Page-level text extractions:
※
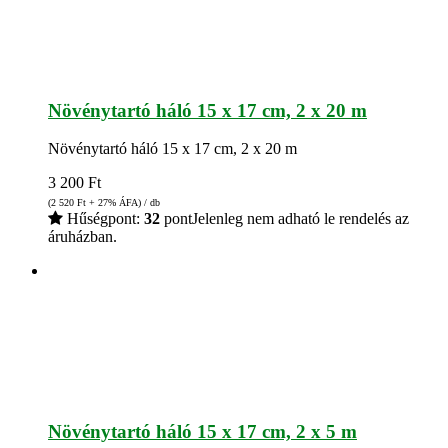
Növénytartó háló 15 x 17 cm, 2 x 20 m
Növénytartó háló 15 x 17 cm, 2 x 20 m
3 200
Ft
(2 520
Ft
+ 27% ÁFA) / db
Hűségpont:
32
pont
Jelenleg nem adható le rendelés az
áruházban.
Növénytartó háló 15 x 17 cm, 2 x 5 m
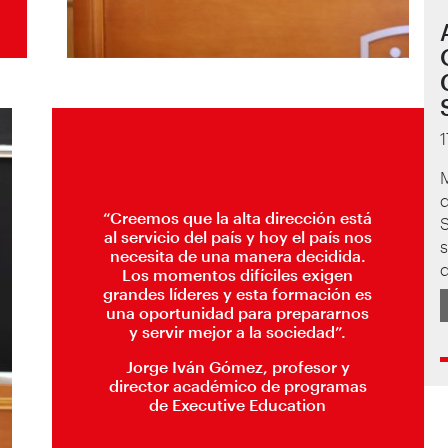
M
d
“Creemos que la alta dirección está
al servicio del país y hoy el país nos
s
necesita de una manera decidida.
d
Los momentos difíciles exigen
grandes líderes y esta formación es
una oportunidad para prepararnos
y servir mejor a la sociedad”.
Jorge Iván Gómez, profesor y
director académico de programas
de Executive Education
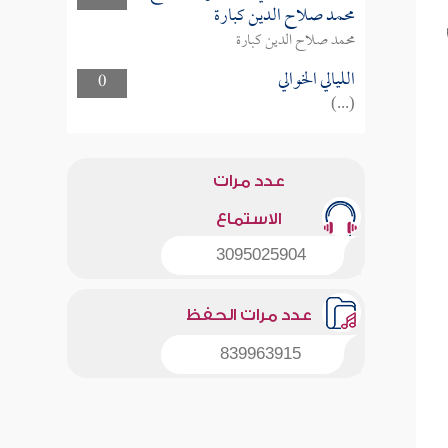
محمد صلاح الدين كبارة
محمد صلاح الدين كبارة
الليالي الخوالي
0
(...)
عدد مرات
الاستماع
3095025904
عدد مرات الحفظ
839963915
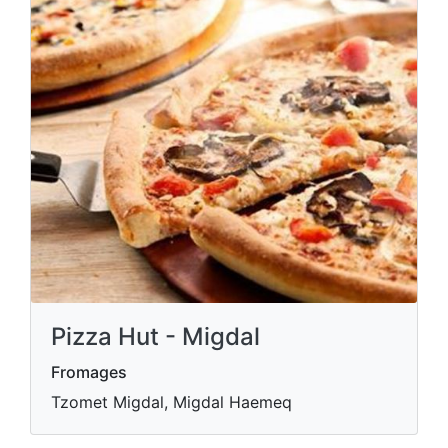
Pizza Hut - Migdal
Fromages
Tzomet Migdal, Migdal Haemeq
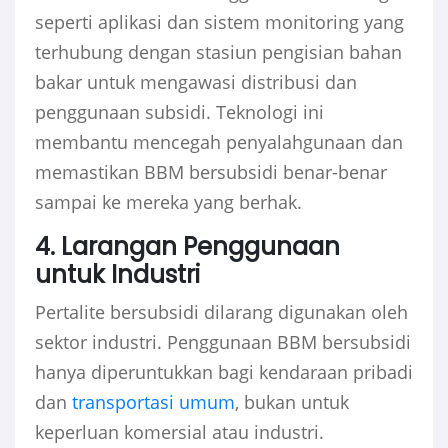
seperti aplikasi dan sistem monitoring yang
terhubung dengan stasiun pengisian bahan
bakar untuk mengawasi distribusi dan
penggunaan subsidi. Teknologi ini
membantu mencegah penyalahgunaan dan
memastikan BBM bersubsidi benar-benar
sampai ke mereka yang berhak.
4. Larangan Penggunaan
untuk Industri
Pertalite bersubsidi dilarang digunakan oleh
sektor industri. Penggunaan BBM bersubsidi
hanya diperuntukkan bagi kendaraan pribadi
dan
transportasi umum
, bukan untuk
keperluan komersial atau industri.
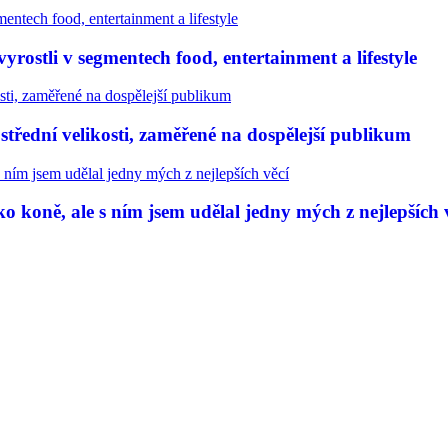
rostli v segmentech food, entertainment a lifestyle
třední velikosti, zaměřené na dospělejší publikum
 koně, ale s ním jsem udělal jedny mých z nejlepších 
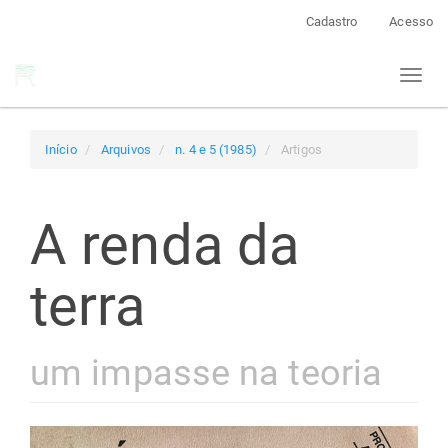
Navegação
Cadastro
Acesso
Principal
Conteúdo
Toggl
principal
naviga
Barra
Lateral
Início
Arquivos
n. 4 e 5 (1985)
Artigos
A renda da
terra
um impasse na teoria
※
INSTRUCTIONS FOR THE TASK:
Skip every picture and transcribe the data above exactly.

SOLUTION BELOW:
Növénytartó háló 15 x 17 cm, 2 x 20 m
Növénytartó háló 15 x 17 cm, 2 x 20 m
3 200
Ft
(2 520
Ft
+ 27% ÁFA) / db
Hűségpont:
32
pont
Jelenleg nem adható le rendelés az
áruházban.
Növénytartó háló 15 x 17 cm, 2 x 5 m
M
d
“Creemos que la alta dirección está
al servicio del país y hoy el país nos
s
necesita de una manera decidida.
d
Los momentos difíciles exigen
grandes líderes y esta formación es
una oportunidad para prepararnos
y servir mejor a la sociedad”.
Jorge Iván Gómez, profesor y
director académico de programas
de Executive Education
محمد صلاح الدين كبارة
محمد صلاح الدين كبارة
الليالي الخوالي
0
(...)
عدد مرات
الاستماع
3095025904
عدد مرات الحفظ
839963915
Pizza Hut - Migdal
Fromages
Tzomet Migdal, Migdal Haemeq
seperti aplikasi dan sistem monitoring yang
terhubung dengan stasiun pengisian bahan
bakar untuk mengawasi distribusi dan
penggunaan subsidi. Teknologi ini
membantu mencegah penyalahgunaan dan
memastikan BBM bersubsidi benar-benar
sampai ke mereka yang berhak.
4. Larangan Penggunaan
untuk Industri
Pertalite bersubsidi dilarang digunakan oleh
sektor industri. Penggunaan BBM bersubsidi
hanya diperuntukkan bagi kendaraan pribadi
dan
transportasi umum
, bukan untuk
keperluan komersial atau industri.
rostli v segmentech food, entertainment a lifestyle
třední velikosti, zaměřené na dospělejší publikum
 koně, ale s ním jsem udělal jedny mých z nejlepších 
Navegação
Cadastro
Acesso
Principal
Conteúdo
Toggl
principal
naviga
Barra
Lateral
Início
Arquivos
n. 4 e 5 (1985)
Artigos
A renda da
terra
um impasse na teoria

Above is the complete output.